CONSIDERANT en conséquence, que le signe complexe contesté SELECTION BOUCHERIE ne constitue pas l’imitation de la marque complexe antérieure SELECTION BOUCHERE.

Qu’à cet égard, s’il est vrai, comme le rappelle la société opposante, que l’identité et la similarité des produits peut compenser de faibles similitudes entre les signes, encore faut-il que ces similitudes soient suffisantes, ce qui n’est pas le cas en l’espèce.

Qu’enfin ne sauraient être pris en considération les précédents cités par la société opposante tirés de décisions rendues par l’INPI en matière d’opposition, dès lors que ces décisions ont été prises dans des circonstances différentes de la présente espèce.

CONSIDERANT ainsi, que malgré l'identité et la similarité des produits en cause, il n’existe donc pas globalement de risque de confusion sur l’origine des marques dans l’esprit du consommateur concerné.

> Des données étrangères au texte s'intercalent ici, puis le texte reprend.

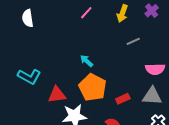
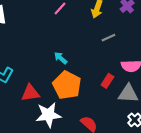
red rectangle: (123, 99) -> (107, 81), moved, turned -32

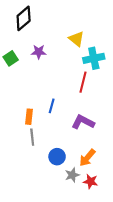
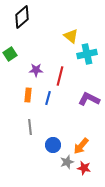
purple star: (39, 52) -> (36, 70), moved
red line: (83, 82) -> (60, 76), moved
orange rectangle: (29, 117) -> (28, 95), moved
purple L-shape: (83, 122) -> (89, 99), moved

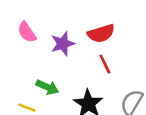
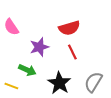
purple star: (63, 44) -> (39, 47), moved

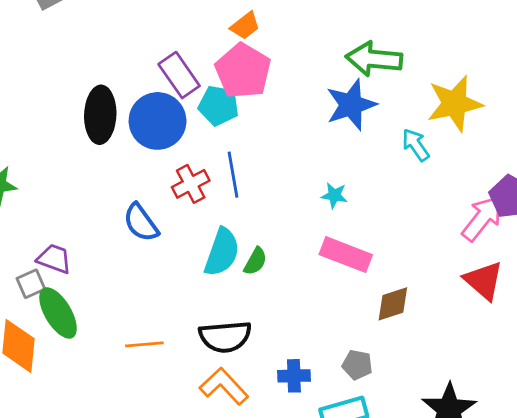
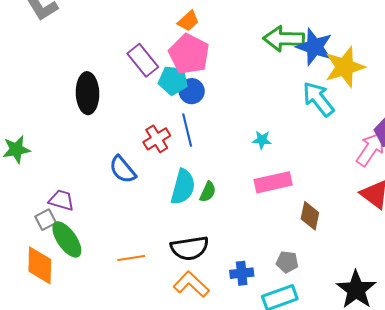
blue star: (351, 105) -> (314, 47), moved, turned -30
blue circle: (158, 121) -> (192, 91), moved, size x0.6
cyan arrow: (416, 145) -> (318, 99), size x1.5
pink rectangle: (346, 255) -> (273, 182), turned -30
brown diamond: (393, 304) -> (310, 216), turned -56

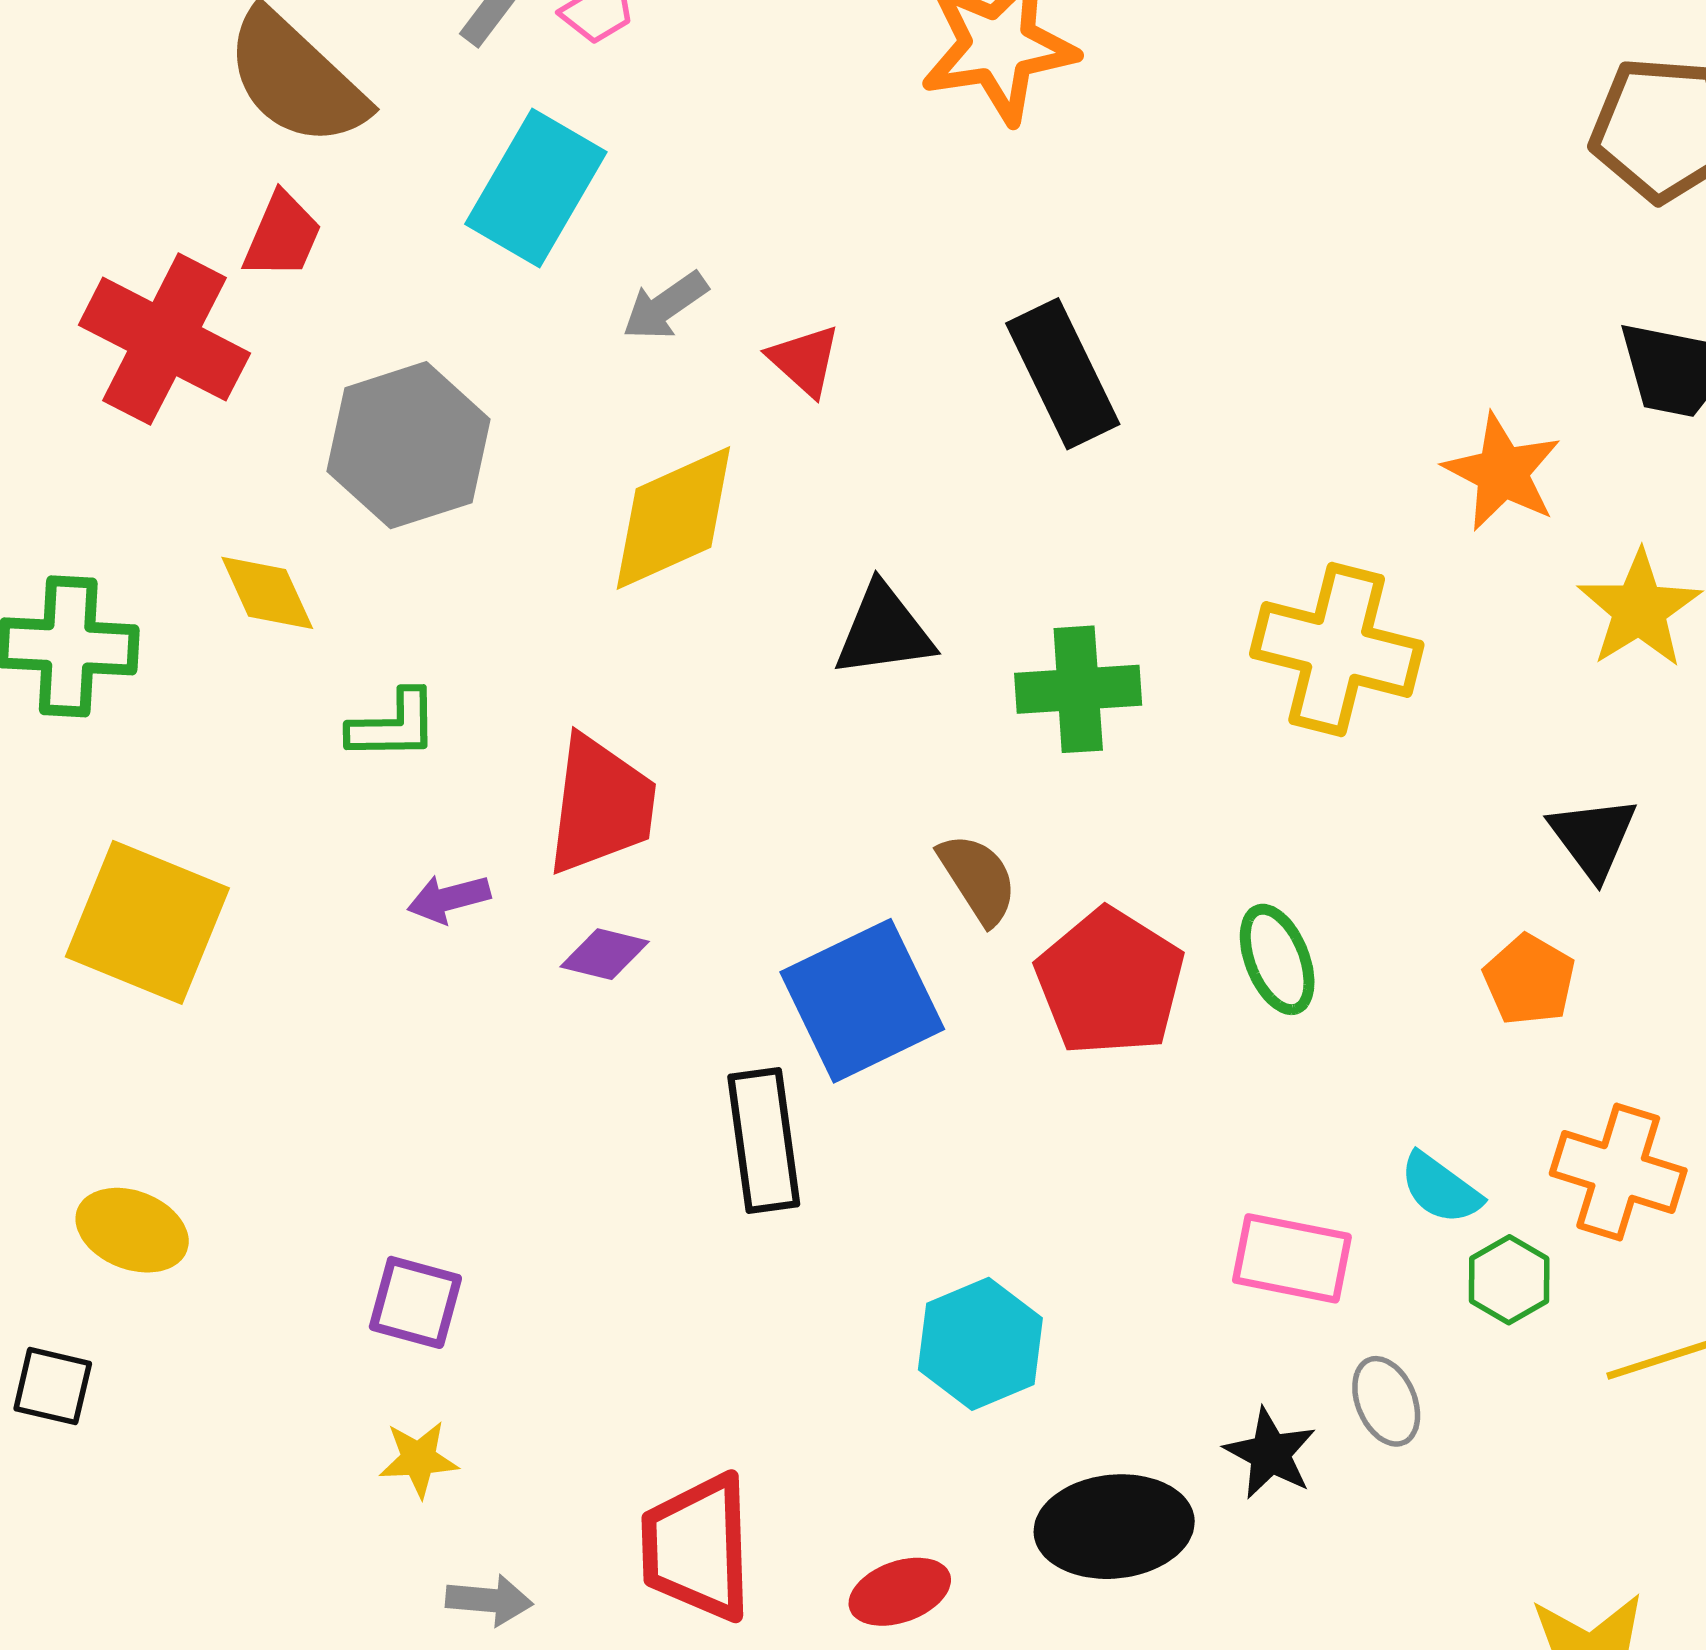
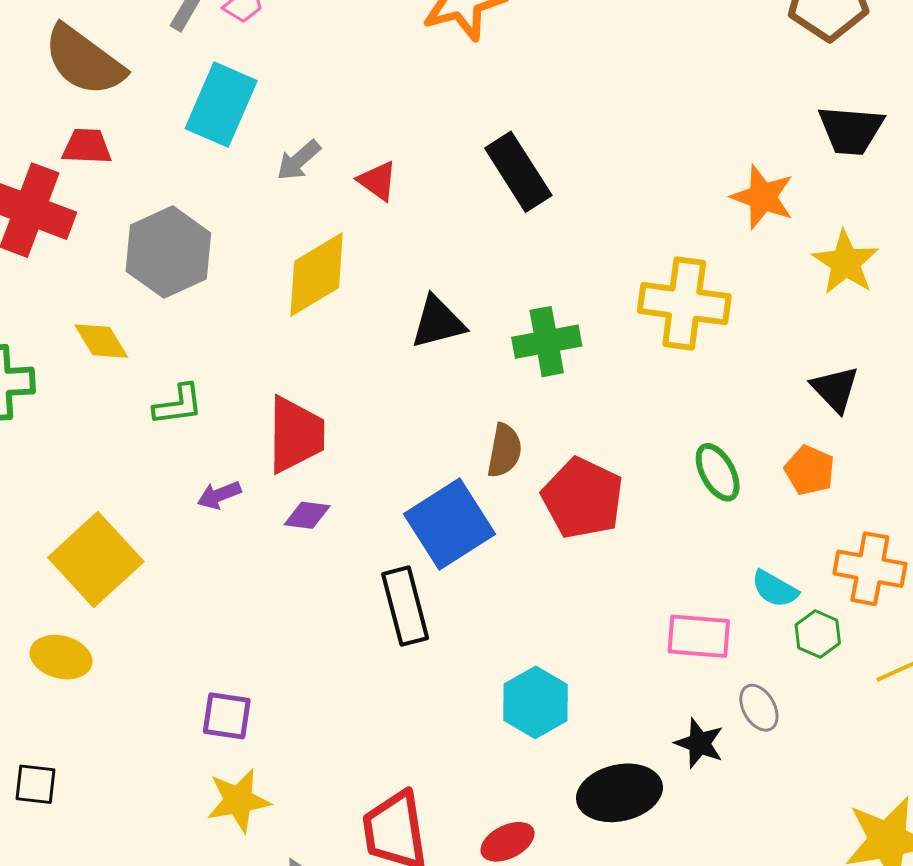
red trapezoid: (282, 236) -> (87, 146), turned -104
brown semicircle: (978, 879) -> (504, 451), turned 50
yellow square: (147, 922) -> (96, 559), moved, turned 32
green ellipse: (1277, 959) -> (718, 472), moved
yellow ellipse: (132, 1230) -> (61, 657), moved
yellow star: (419, 1459) -> (238, 800), size x1.5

CONSIDERANT en conséquence, que le signe complexe contesté SELECTION BOUCHERIE peut être adopté comme marque pour désigner de tels produits, sans porter atteinte aux droits antérieurs de la société opposante sur la marque complexe antérieure SELECTION BOUCHERE.

PAR CES MOTIFS

DECIDE

Article unique : L'opposition est rejetée.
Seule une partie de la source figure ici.